Personal information
- Full name: Ole Nørskov Sørensen
- Born: 13 January 1952 (age 73) Aarhus, Denmark
- Nationality: Danish
- Height: 190 cm (6 ft 3 in)
- Playing position: Goalkeeper

Club information
- Current club: Retired

Senior clubs
- Years: Team
- 1971-?: AGF
- SAGA
- ?-1983: AGF

National team
- Years: Team / Apps
- Denmark / 66

= Ole Nørskov Sørensen =

Danish handball player (born 1952)

Ole Nørskov Sørensen (born 13 January 1952) is a Danish former handball player and coach who competed in the 1980 Summer Olympics.

In 1980 he finished ninth with the Danish team in the Olympic tournament. He played all six matches as goalkeeper.

At club level he played at AGF for 10 years over two periods, interrupted by a two year stayed at the Copenhagen club SAGA.

After his playing days he has had several coaching positions including AGF and the Faroe Islands national team.

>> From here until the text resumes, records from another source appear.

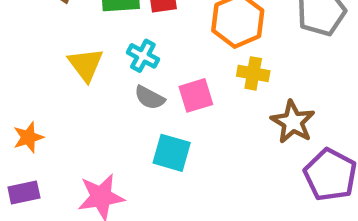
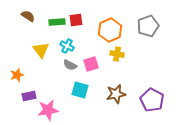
brown star: (293, 122) -> (116, 94), moved, turned 30
orange star: (28, 137) -> (17, 75), moved
purple rectangle: (24, 192) -> (29, 96), moved

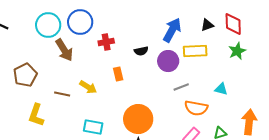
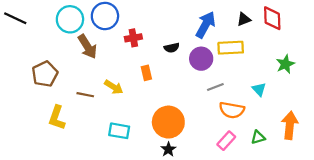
green star: (237, 51) -> (285, 64), moved
cyan triangle: (221, 89) -> (259, 89), turned 32

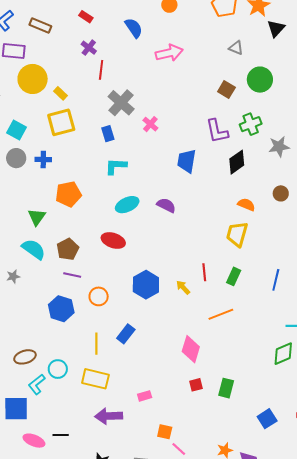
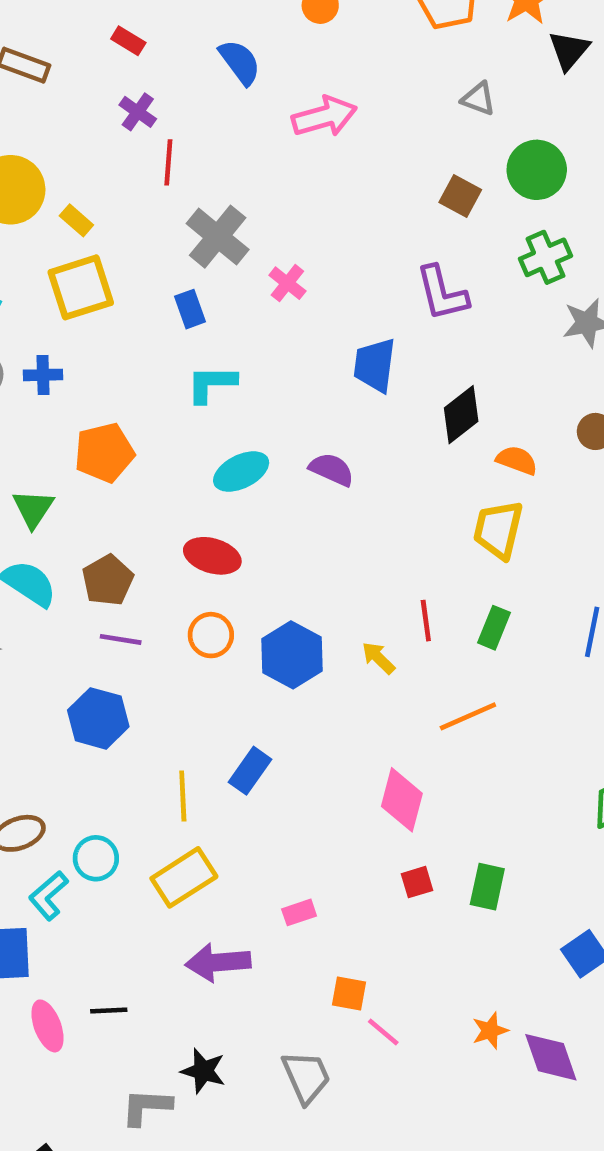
green cross: (251, 124) -> (545, 257), moved
black diamond: (237, 162) -> (461, 415), moved
orange circle: (99, 296) -> (211, 635), moved
yellow rectangle: (95, 379) -> (184, 877), turned -44
pink ellipse: (34, 441) -> (48, 1026), turned 50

== The Hummel Controversy ==
Before 1980 Handball players could decide for themselves, which shoes they wanted to use, but this changed when the Danish national team signed a sponsorship agreement with Hummel forcing the players to use their shoes. As Ole Nørskov did not believe the shoes were good enough, he refused to do so and was subsequiently removed from the national team. Afterwards, he never played a match for the Danish national team.

==Private==
He has worked as a teacher at a primary school in Mårslet, near Aarhus. He is also an avid musician.